Trop de visuels, tue le visuel ? Pourquoi le vocal change la donne !

« Trop de… Tue le ? » Dès que les choses semblent déborder, la sempiternelle expression revient. En prenant du recul sur l’évolution du numérique au cours des dernières années, nous sommes en droit d’appliquer cette question à l’image.

Le Web 2.0 et l’apparition du User Generated Content ont fait que nous en sommes abreuvés à longueur de journée. Alors que nous disposons de moyens de communication mondialisés, il semble plus que jamais difficile de faire émerger les choses pertinentes de cette masse. À une époque ou chaque minute est comptée, l’individu se retrouve contraint de passer une grande partie de son temps à trier, entre les stories de ses copains éméchés, les contenus de marques, les créations inspirantes et les colonies de chatons.

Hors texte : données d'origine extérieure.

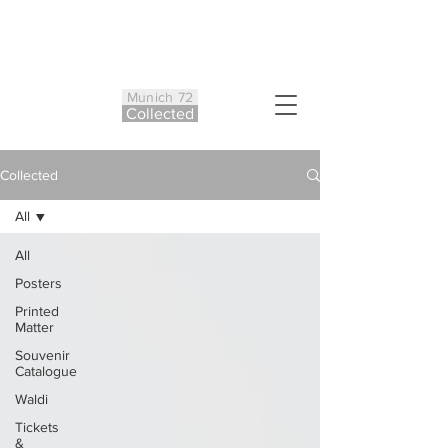
Munich 72
Co
ll
ected
Collected
All
All
Posters
Printed
Matter
Souvenir
Catalogue
Waldi
Tickets
&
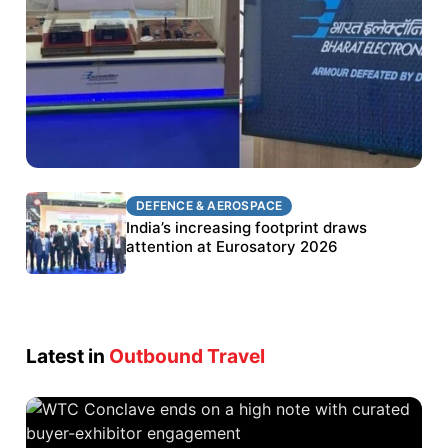
DEFENCE & AEROSPACE
DEFENCE & AEROSPACE
BEL targets stronger export growth through
India’s increasing footprint draws
Eurosatory participation
attention at Eurosatory 2026
Latest in
Outbound Travel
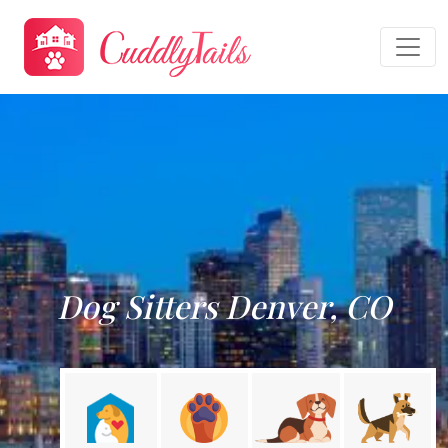
Dog Sitters Denver, CO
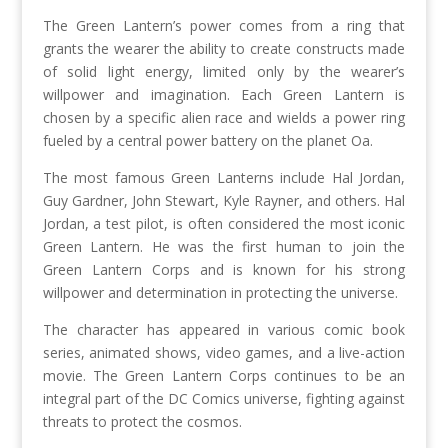
The Green Lantern’s power comes from a ring that
grants the wearer the ability to create constructs made
of solid light energy, limited only by the wearer’s
willpower and imagination. Each Green Lantern is
chosen by a specific alien race and wields a power ring
fueled by a central power battery on the planet Oa.
The most famous Green Lanterns include Hal Jordan,
Guy Gardner, John Stewart, Kyle Rayner, and others. Hal
Jordan, a test pilot, is often considered the most iconic
Green Lantern. He was the first human to join the
Green Lantern Corps and is known for his strong
willpower and determination in protecting the universe.
The character has appeared in various comic book
series, animated shows, video games, and a live-action
movie. The Green Lantern Corps continues to be an
integral part of the DC Comics universe, fighting against
threats to protect the cosmos.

Il y a quelques mois, un photographe nous confiait que finalement les applications comme Instagram ne pouvait que le servir. Son postulat était simple : les images postées par les amateurs ne font que valoriser la qualité des siennes. Sauf que le rythme imposé par l’addiction à l’engagement de ces réseaux nous offre t-il encore la possibilité de s’arrêter sur une image et la contempler à juste titre. La chose est moins certaine.

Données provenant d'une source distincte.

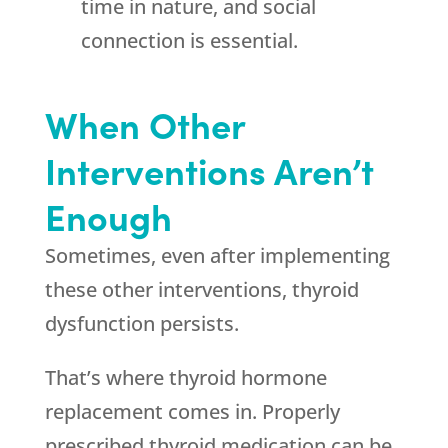
time in nature, and social
connection is essential.
When Other
Interventions Aren’t
Enough
Sometimes, even after implementing
these other interventions, thyroid
dysfunction persists.
That’s where thyroid hormone
replacement comes in. Properly
prescribed thyroid medication can be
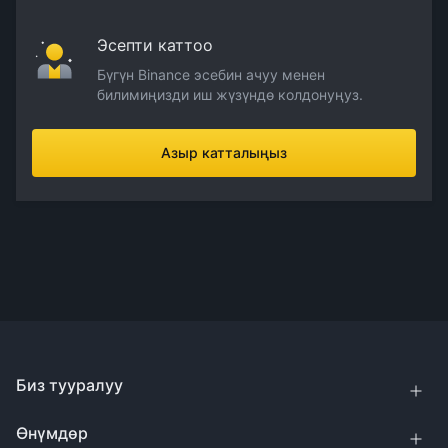
Эсепти каттоо
Бүгүн Binance эсебин ачуу менен
билимиңизди иш жүзүндө колдонуңуз.
Азыр катталыңыз
Биз тууралуу
Өнүмдөр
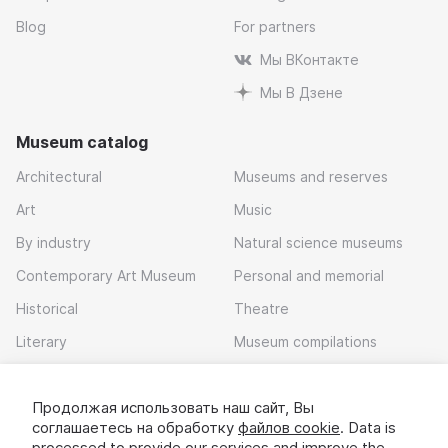
Blog
For partners
Мы ВКонтакте
Мы В Дзене
Museum catalog
Architectural
Museums and reserves
Art
Music
By industry
Natural science museums
Contemporary Art Museum
Personal and memorial
Historical
Theatre
Literary
Museum compilations
Local history
Продолжая использовать наш сайт, Вы
Download app
соглашаетесь на обработку
файлов cookie
. Data is
processed to provide our services and improve the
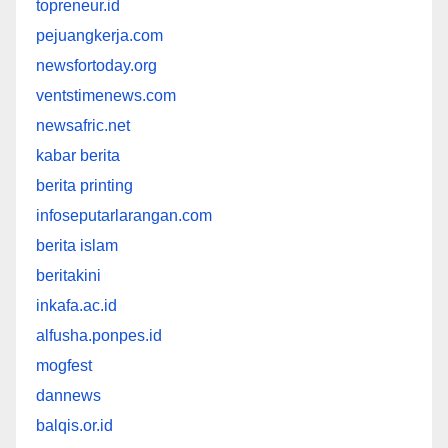
topreneur.id
pejuangkerja.com
newsfortoday.org
ventstimenews.com
newsafric.net
kabar berita
berita printing
infoseputarlarangan.com
berita islam
beritakini
inkafa.ac.id
alfusha.ponpes.id
mogfest
dannews
balqis.or.id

Le vocal en ce qu’il a de plus prometteur nous offre au moins un début de réponse. Sa nature même va inverser la manière dont nous allons consommer les contenus. Il faudra être plus fin qu’accrocheur. Pour cela, l’action vocale devra tout simplement se calquer sur l’art de la conversation : c’est à dire être engageante, pertinente, porteuse de réponses, sans oublier de s’adapter à l’oreille de son interlocuteur. Le son rassurant d’une voix, combiné au progrès de l’intelligence artificielle, vont permettre aux créateurs de contenus de s’exprimer différemment, mais surtout, pas pour ne rien dire.

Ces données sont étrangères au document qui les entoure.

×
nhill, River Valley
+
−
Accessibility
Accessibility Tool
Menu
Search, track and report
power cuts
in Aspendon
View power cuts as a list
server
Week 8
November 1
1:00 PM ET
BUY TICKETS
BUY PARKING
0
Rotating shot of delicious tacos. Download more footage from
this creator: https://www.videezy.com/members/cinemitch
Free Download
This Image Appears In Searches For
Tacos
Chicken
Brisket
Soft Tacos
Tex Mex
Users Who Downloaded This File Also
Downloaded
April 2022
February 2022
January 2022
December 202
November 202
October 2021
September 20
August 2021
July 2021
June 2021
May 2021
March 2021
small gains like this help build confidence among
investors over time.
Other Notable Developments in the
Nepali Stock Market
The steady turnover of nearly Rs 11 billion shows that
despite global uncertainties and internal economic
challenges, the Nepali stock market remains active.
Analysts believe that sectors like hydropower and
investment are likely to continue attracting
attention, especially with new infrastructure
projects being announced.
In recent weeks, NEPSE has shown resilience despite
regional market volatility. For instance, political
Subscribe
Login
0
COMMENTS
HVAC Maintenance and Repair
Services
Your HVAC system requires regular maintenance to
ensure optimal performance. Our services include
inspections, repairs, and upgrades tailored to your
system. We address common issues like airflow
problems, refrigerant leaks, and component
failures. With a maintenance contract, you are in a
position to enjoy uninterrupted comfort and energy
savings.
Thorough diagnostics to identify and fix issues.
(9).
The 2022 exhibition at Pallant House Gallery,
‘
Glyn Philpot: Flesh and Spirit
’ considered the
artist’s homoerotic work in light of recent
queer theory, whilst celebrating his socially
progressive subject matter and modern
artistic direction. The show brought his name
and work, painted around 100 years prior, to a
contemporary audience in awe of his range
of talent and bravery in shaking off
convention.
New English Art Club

Les actions, skills ou autre app que nous trouverons sur les différents assistants vocaux devront avant tout être désignés pour répondre à un besoin, résoudre une question ou se mettre en relation avec la bonne personnes. Quand l’image veut vendre du rêve et ne tient pas ses promesses, le vocal s’encre dans le concret, élabore un échange verbalisé au sein même d’une conversation virtuelle, mais dont la qualité à tout de réel. Il n’est pas difficile d’imaginer les marques vous livrer tous les détails sur leurs produits, vous raconter l’expérience de leur client, tout en laissant aux consommateurs la part d’imagination dont il a besoin pour jouir agréablement et durablement du produit qu’il consomme.

L’image, un rêve d’universalité impossible ?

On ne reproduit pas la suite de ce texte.